### Provided records
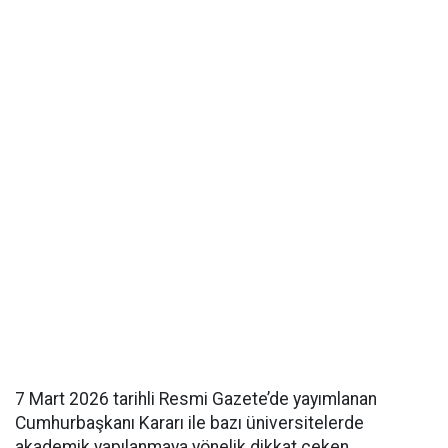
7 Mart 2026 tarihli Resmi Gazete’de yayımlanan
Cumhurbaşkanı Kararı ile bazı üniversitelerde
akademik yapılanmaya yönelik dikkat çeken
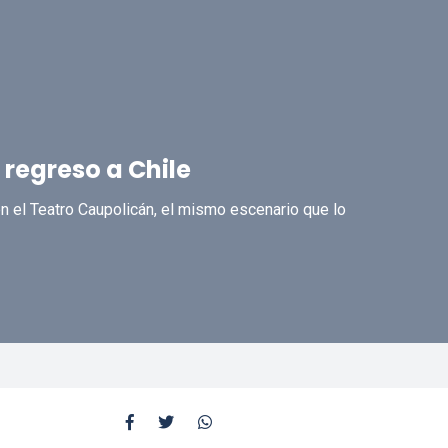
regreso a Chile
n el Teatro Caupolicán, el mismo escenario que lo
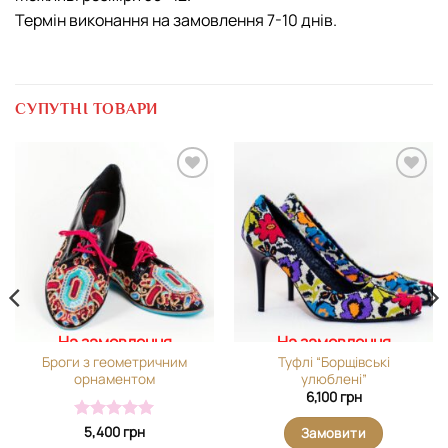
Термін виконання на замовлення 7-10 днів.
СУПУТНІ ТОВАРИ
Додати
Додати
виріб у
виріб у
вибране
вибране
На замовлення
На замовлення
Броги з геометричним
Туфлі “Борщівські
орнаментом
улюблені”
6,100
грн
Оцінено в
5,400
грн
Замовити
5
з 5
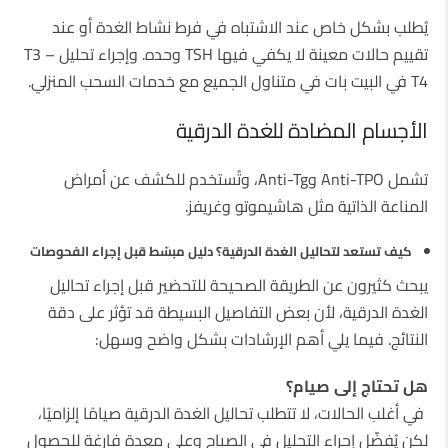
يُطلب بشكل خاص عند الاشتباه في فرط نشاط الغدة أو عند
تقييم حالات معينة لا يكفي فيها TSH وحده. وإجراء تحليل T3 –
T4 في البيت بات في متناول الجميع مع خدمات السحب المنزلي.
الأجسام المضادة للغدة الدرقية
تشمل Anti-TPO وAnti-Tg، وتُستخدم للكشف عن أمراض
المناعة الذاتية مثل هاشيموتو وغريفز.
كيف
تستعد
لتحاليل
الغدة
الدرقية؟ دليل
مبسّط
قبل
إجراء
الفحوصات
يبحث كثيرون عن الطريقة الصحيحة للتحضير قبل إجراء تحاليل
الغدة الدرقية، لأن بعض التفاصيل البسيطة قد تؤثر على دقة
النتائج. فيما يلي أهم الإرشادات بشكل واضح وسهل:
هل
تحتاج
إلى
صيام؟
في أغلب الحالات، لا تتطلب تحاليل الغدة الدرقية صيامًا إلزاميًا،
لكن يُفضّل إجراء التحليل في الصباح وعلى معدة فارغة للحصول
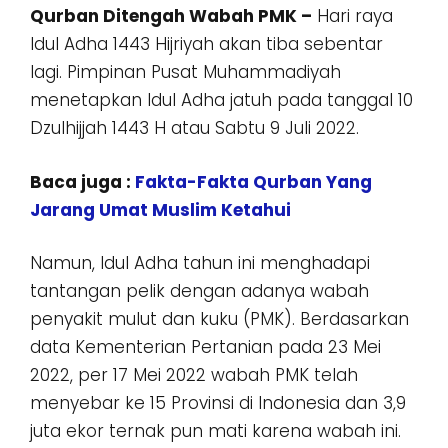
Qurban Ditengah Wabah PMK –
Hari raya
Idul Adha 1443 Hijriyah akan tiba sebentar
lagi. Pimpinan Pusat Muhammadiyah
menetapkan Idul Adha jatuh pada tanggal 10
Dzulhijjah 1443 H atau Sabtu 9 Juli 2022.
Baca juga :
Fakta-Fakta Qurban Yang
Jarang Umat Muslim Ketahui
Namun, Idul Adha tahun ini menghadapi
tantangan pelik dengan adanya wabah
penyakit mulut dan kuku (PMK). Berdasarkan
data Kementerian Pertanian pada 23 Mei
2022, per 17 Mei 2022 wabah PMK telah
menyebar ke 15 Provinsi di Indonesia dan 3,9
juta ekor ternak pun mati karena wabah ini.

### Assignment
Transcribe all of the entries word for word, but skip any pictures they contain.

### Worked solution
7 Mart 2026 tarihli Resmi Gazete’de yayımlanan
Cumhurbaşkanı Kararı ile bazı üniversitelerde
akademik yapılanmaya yönelik dikkat çeken
regreso a Chile
n el Teatro Caupolicán, el mismo escenario que lo
Термін виконання на замовлення 7-10 днів.
СУПУТНІ ТОВАРИ
Додати
Додати
виріб у
виріб у
вибране
вибране
На замовлення
На замовлення
Броги з геометричним
Туфлі “Борщівські
орнаментом
улюблені”
6,100
грн
Оцінено в
5,400
грн
Замовити
5
з 5
يُطلب بشكل خاص عند الاشتباه في فرط نشاط الغدة أو عند
تقييم حالات معينة لا يكفي فيها TSH وحده. وإجراء تحليل T3 –
T4 في البيت بات في متناول الجميع مع خدمات السحب المنزلي.
الأجسام المضادة للغدة الدرقية
تشمل Anti-TPO وAnti-Tg، وتُستخدم للكشف عن أمراض
المناعة الذاتية مثل هاشيموتو وغريفز.
كيف
تستعد
لتحاليل
الغدة
الدرقية؟ دليل
مبسّط
قبل
إجراء
الفحوصات
يبحث كثيرون عن الطريقة الصحيحة للتحضير قبل إجراء تحاليل
الغدة الدرقية، لأن بعض التفاصيل البسيطة قد تؤثر على دقة
النتائج. فيما يلي أهم الإرشادات بشكل واضح وسهل:
هل
تحتاج
إلى
صيام؟
في أغلب الحالات، لا تتطلب تحاليل الغدة الدرقية صيامًا إلزاميًا،
لكن يُفضّل إجراء التحليل في الصباح وعلى معدة فارغة للحصول
Qurban Ditengah Wabah PMK –
Hari raya
Idul Adha 1443 Hijriyah akan tiba sebentar
lagi. Pimpinan Pusat Muhammadiyah
menetapkan Idul Adha jatuh pada tanggal 10
Dzulhijjah 1443 H atau Sabtu 9 Juli 2022.
Baca juga :
Fakta-Fakta Qurban Yang
Jarang Umat Muslim Ketahui
Namun, Idul Adha tahun ini menghadapi
tantangan pelik dengan adanya wabah
penyakit mulut dan kuku (PMK). Berdasarkan
data Kementerian Pertanian pada 23 Mei
2022, per 17 Mei 2022 wabah PMK telah
menyebar ke 15 Provinsi di Indonesia dan 3,9
juta ekor ternak pun mati karena wabah ini.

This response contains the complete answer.